This is where we part from the doomsayers whom have made the decoupling-recoupling debate as a religion or as some form of abstractionism similar to “If you are not with me then you are against me.” Such rigidity makes us unconvinced.

Merrill Lynch’s Richard Bernstein (HT: Craig McCarty) notes that “only 32% of the world’s equity markets are outperforming the S&P 500 so far this year (in local currency). With that performance backdrop, an appreciating dollar could attract “momentum” capital to the US.”

In such a case where then is the recoupling? With 1/3 of the equity markets outperforming the US, how can we say the world financial markets will suffer a meltdown from a deep recession unless we factor in the OECD economies as representative of the whole?

Think of it another way, if oil and food prices will remain depressed over the interim wouldn’t we be seeing some reprieve to the headline inflation pressures of non-commodity export emerging market economies from which they may be allowed room for a recovery and possibly see a reacceleration of economic growth?

Besides, if Mr.
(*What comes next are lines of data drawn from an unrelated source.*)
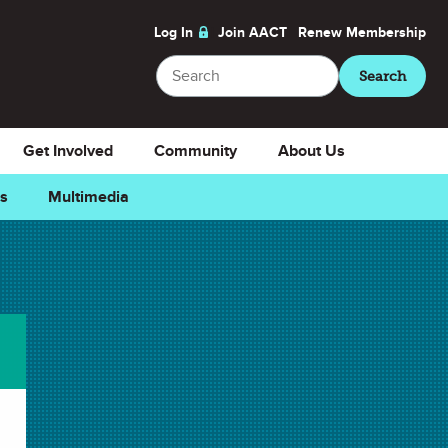
Log In
Join AACT
Renew
Membership
Search
Search
Get Involved
Community
About Us
ns
Multimedia
e
Downloads
Select Teacher Guide.docx
Teacher Guide.docx
Select Teacher Guide.pdf
Teacher Guide.pdf
Select Student Activity 1.docx
Student Activity 1.docx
Bernstein is right and a strong dollar could push up the US markets based on momentum or M&A (which is in my view signs of rotating inflation), will not the other tightly correlated benchmarks with that of the US also reflect a similar fate?

Commodity Prices Reflect Fundamentals Aside From Monetary Factors

Another, we find it puzzling how the logic of “commodities-will-decouple-but-emerging markets-won’t” will prevail. The cornerstone of such theme is US dollar-paper money oriented.

True, we agree that the US dollar has been an important variable in shaping oil or commodities prices. But again, the world doesn’t seem to operate in simple cause and effect clauses, see figure 2.


Figure 2: CFTC.com: Oil prices Also Reflect Fundamentals

Recently soaring oil prices got the goat of some US public officials who attributed this phenomenon to “speculative” forces. Since the politicians always react on popular issues, they threatened to slap restrictions on the capital markets in order to curb so-called “speculative forces”. Thus, the US Commodity Futures Trading Commission (CFTC) came up with an investigative report to validate or debunk such suspicions.

From the CFTC report, ``The key driver of oil demand has been robust global economic growth, particularly in emerging market economies….world gross domestic product (GDP) growth (with countries weighted by oil consumption shares) has averaged close to 5 percent per year since 2004, marking the strongest performance in two decades.”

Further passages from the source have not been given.